2012-12-26 09:16:32 PM
www.openlettersmonthly.com
"AAAAAAAAAAAARGH! Mutagenic carnobacteria!!!"
 
2012-12-27 12:12:54 AM
What's with microbes today?
 
2012-12-27 12:14:48 AM
Old and busted. Covered in the Martian Chronicles.
 
2012-12-27 12:25:24 AM
HG Wells did it.
 
2012-12-27 12:32:41 AM
oh good we can stop those motherfarkers before they lift off and land their damn saucers here
 
2012-12-27 12:59:34 AM
So. Wouldn't it be ironic if we designed organisms with the intent of putting them on mars so that it self terraforms and a billion years from now some martians debate if they came about by intelligent design or natural evolution?
 
2012-12-27 01:02:20 AM
Ok, I've never understood the fascination with life starting on mars as an answer for life on earth. Why is that a thing? If it could have started on Mars couldn't it have just as easily started right farki g here. And Without the inter solar travel! They say the chances of life evolving, sorry creationists, on a planet are something on the magnitude of a donkzillion to f-all, so why is thinking life started on Mars a better thought than it starting here? How did it start there then? And why not simultaneously on earth as well?
 
2012-12-27 01:33:46 AM
But can the blankets that carry them survive the trip?
 
2012-12-27 02:36:21 AM

mrlewish: So. Wouldn't it be ironic if we designed organisms with the intent of putting them on mars so that it self terraforms and a billion years from now some martians debate if they came about by intelligent design or natural evolution?

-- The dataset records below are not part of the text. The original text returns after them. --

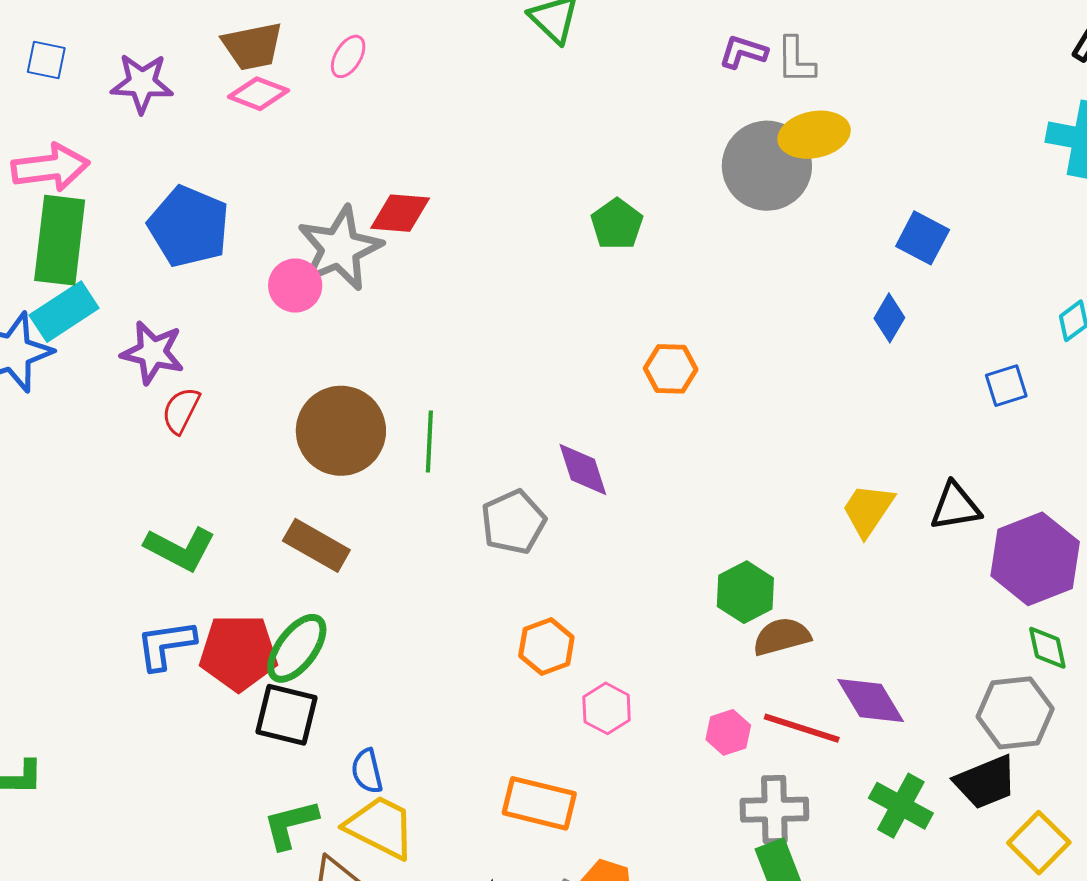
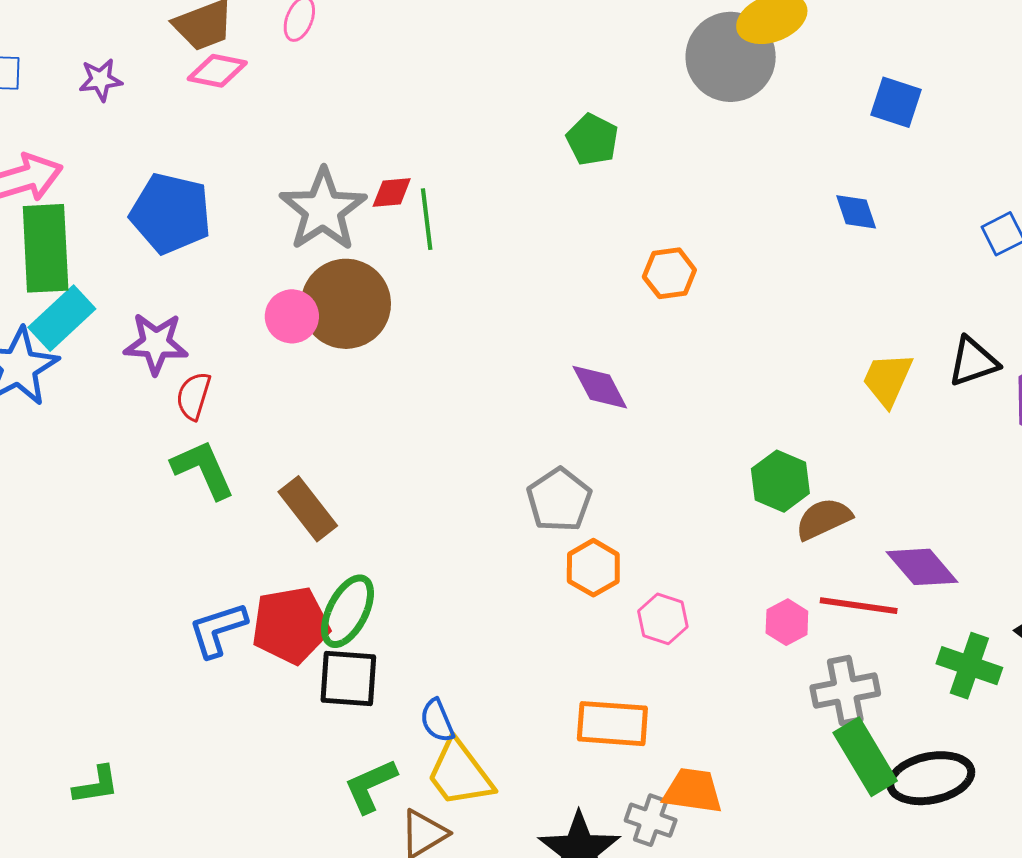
purple star: (142, 83) -> (101, 80), size x0.7
red diamond: (400, 213) -> (392, 192), moved, size x0.7
pink circle: (295, 285) -> (292, 316), moved
blue diamond: (889, 318) -> (856, 212), moved, turned -39
brown circle: (341, 431) -> (346, 304), moved
green line: (429, 441) -> (427, 219), moved
gray pentagon: (513, 522) -> (559, 500), moved
brown rectangle: (316, 545) -> (308, 509), moved, turned 32
green L-shape: (180, 549) -> (203, 469), moved, turned -132
yellow trapezoid: (380, 827) -> (460, 774), turned -144

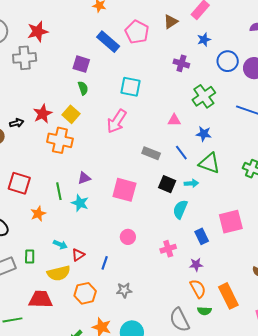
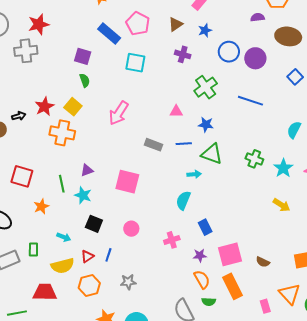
brown triangle: (171, 22) -> (176, 24), moved
cyan square: (130, 87) -> (135, 63), moved
blue line: (181, 153) -> (184, 144), turned -56
black square: (167, 184) -> (94, 224), moved
pink square: (231, 222) -> (230, 254), moved
red triangle: (78, 255) -> (87, 256), moved

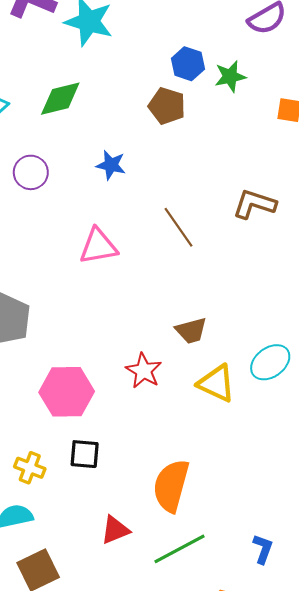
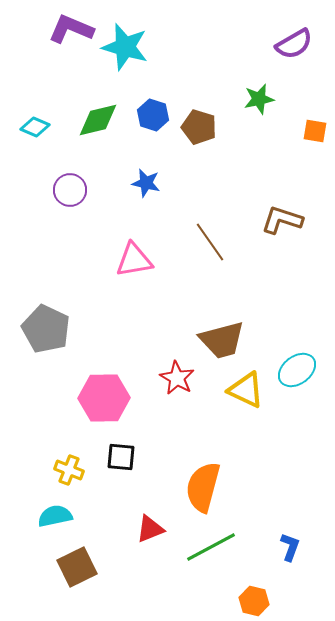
blue hexagon: (188, 64) -> (153, 115), moved
brown trapezoid: (191, 331) -> (222, 340), size x1.5

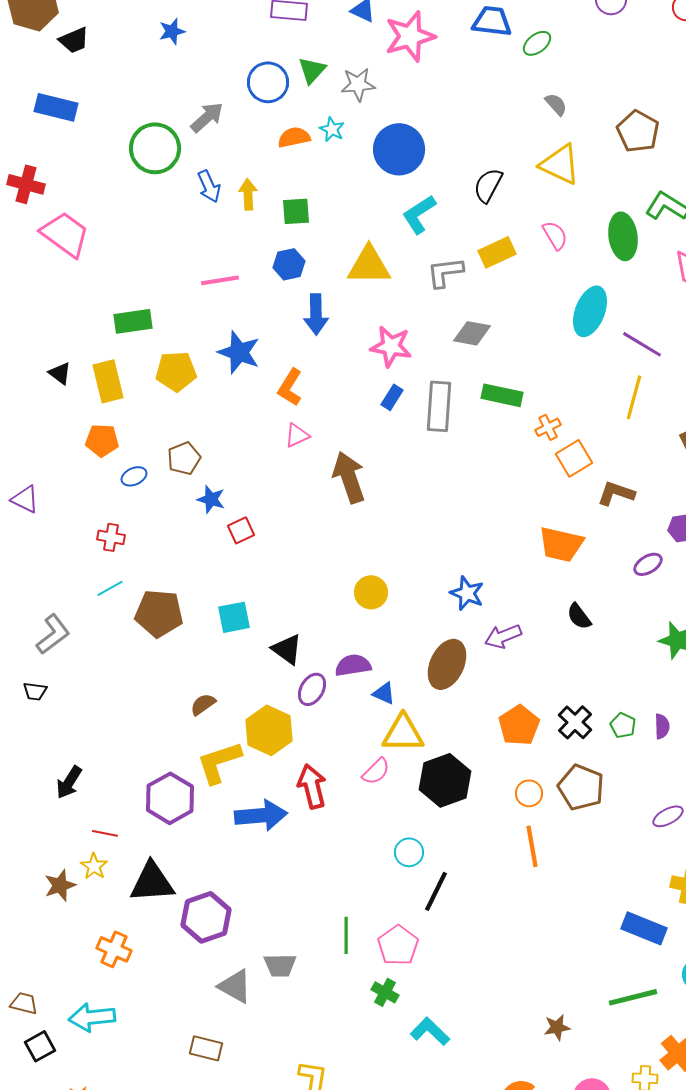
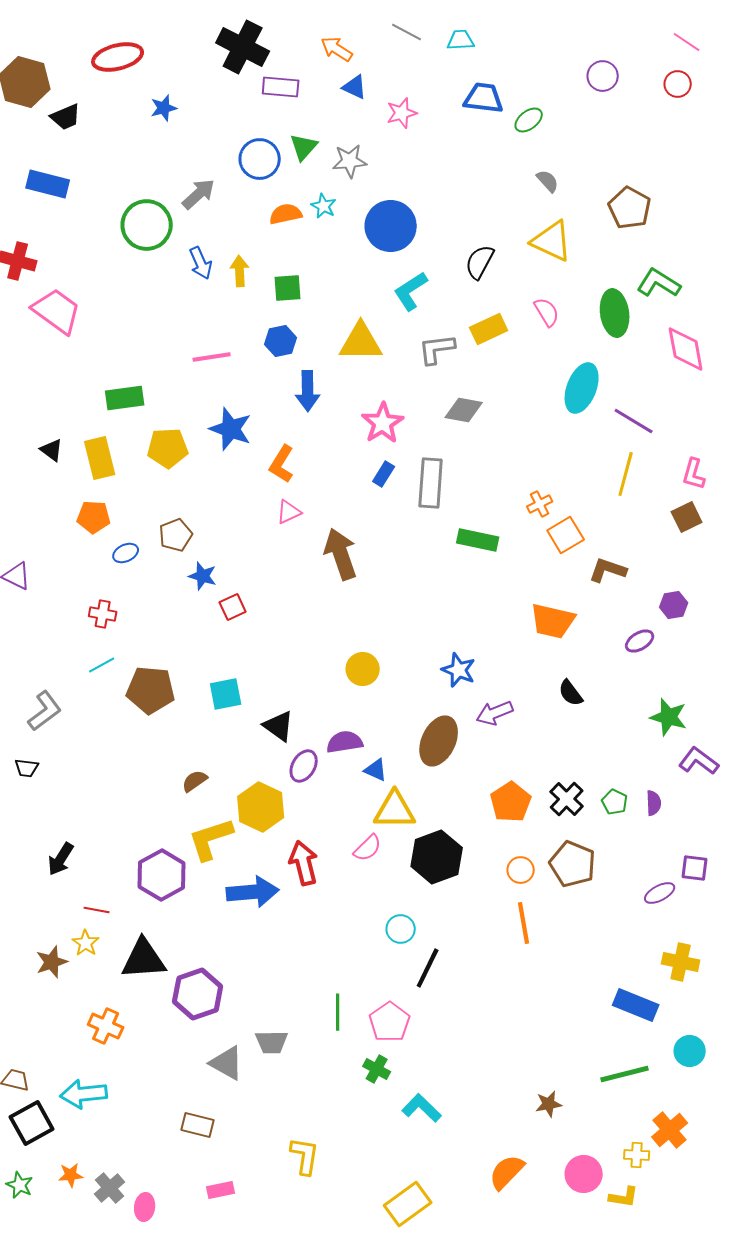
pink star: (410, 36) -> (402, 113), size x0.6
pink star: (391, 346) -> (383, 423), turned 30
green rectangle: (502, 395) -> (478, 540), moved
black square: (40, 1046) -> (32, 1123), size x1.4

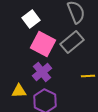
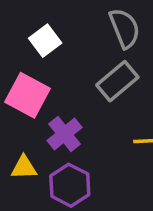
pink square: (43, 44) -> (27, 95), moved

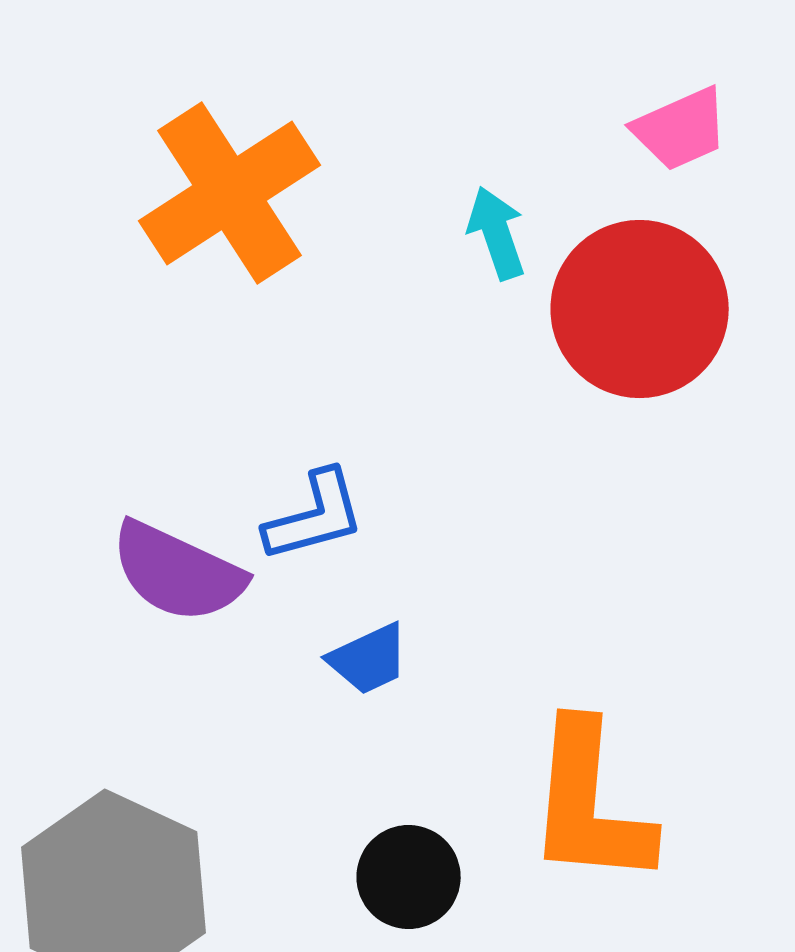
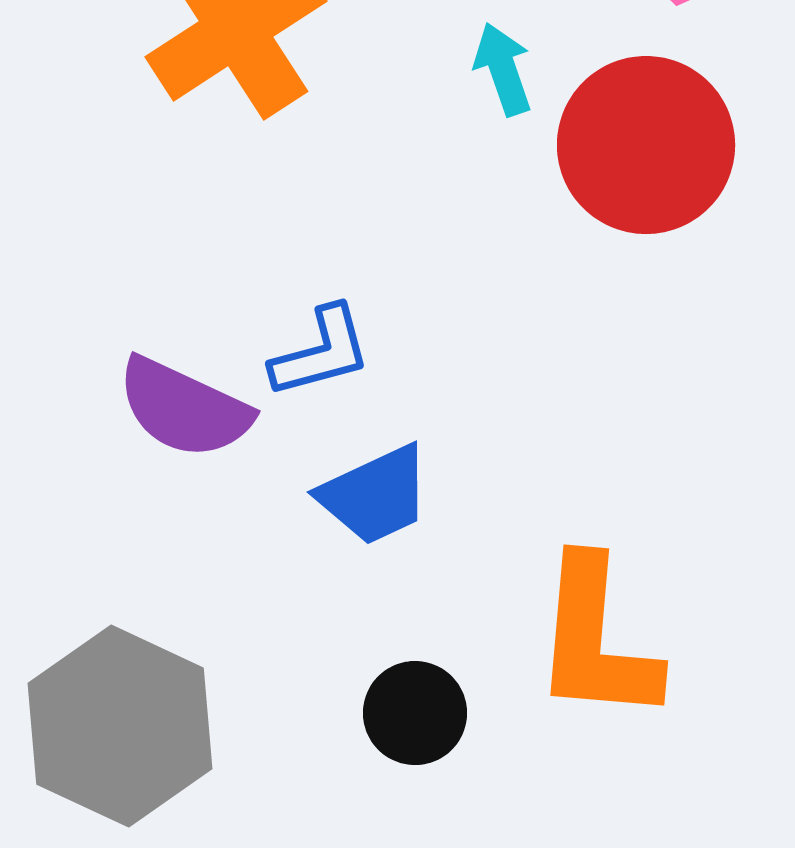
blue trapezoid: (369, 659) -> (375, 495), size x1.4

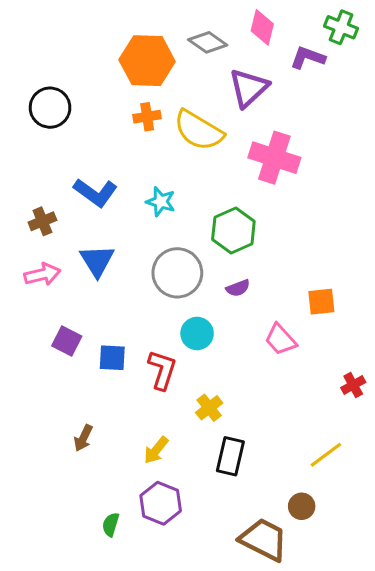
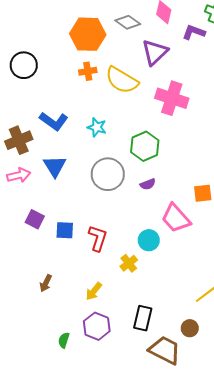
brown cross: (42, 221) -> (19, 140), size x1.5
cyan circle: (197, 333) -> (149, 240), moved
pink trapezoid: (280, 340) -> (176, 218), size x1.4
black rectangle: (230, 456) -> (143, 318), moved

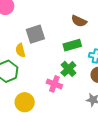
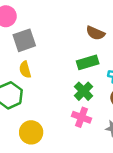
gray square: (35, 34) -> (24, 40), moved
pink cross: (54, 84) -> (81, 117), moved

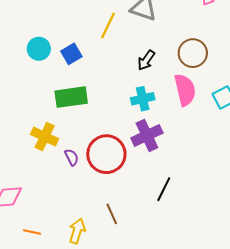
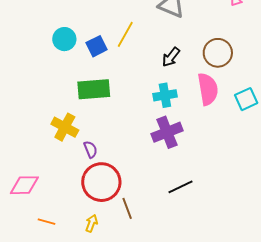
yellow line: (108, 26) -> (125, 34), moved
red circle: (106, 154) -> (101, 182), moved
black line: (164, 189) -> (181, 187), turned 35
yellow arrow: (77, 231) -> (92, 223), size x0.7

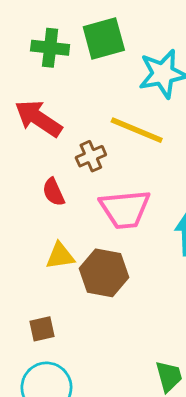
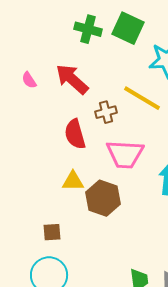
green square: (104, 38) -> (128, 28), turned 32
red semicircle: (53, 192) -> (75, 134), size x1.4

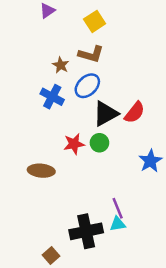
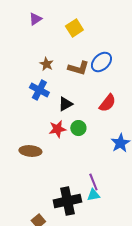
brown L-shape: (91, 54) -> (78, 68), moved
blue ellipse: (87, 86) -> (101, 62), moved
black triangle: (106, 114) -> (65, 104), moved, size x0.7

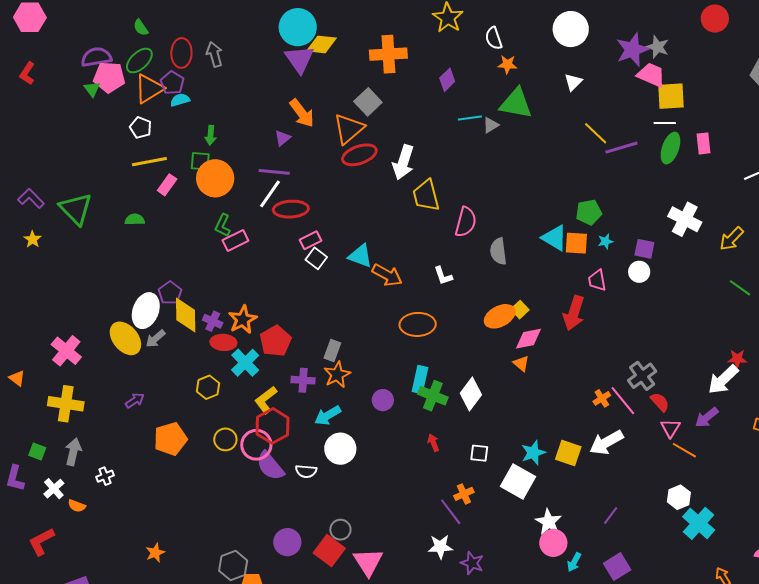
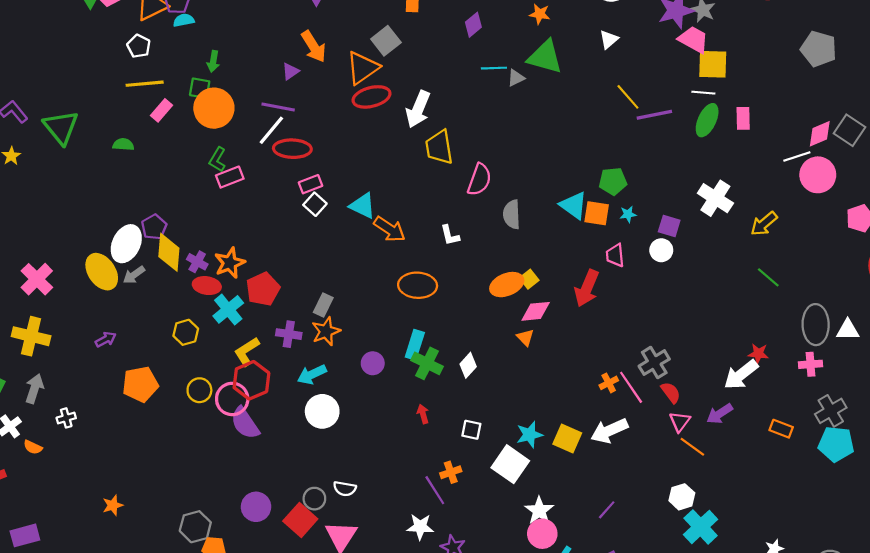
white diamond: (471, 394) -> (468, 365), size x0.7
white semicircle: (306, 471) -> (345, 489), moved

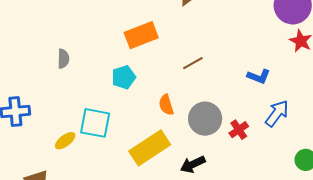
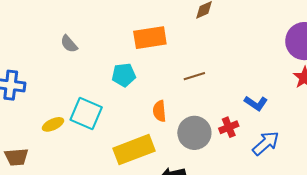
gray semicircle: (63, 59) -> (69, 44), turned 126
red cross: (239, 130) -> (229, 127), moved

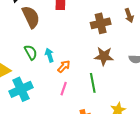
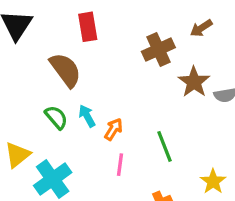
brown arrow: (129, 15) -> (201, 28), turned 88
brown semicircle: (31, 17) -> (65, 70), moved
brown star: (104, 56) -> (194, 82), moved, turned -30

Particularly if life on Earth was initially seeded by ancient Martians.
 
2012-12-27 02:46:39 AM
Hate to be that guy, but the flu is a virus. I'd be seriously impressed if viruses could live on Mars.
 
2012-12-27 02:54:39 AM

spacemanjones: Ok, I've never understood the fascination with life starting on mars as an answer for life on earth. Why is that a thing? If it could have started on Mars couldn't it have just as easily started right farki g here. And Without the inter solar travel! They say the chances of life evolving, sorry creationists, on a planet are something on the magnitude of a donkzillion to f-all, so why is thinking life started on Mars a better thought than it starting here? How did it start there then? And why not simultaneously on earth as well?


I don't know that many people consider it a "better" thought, just a different possibility.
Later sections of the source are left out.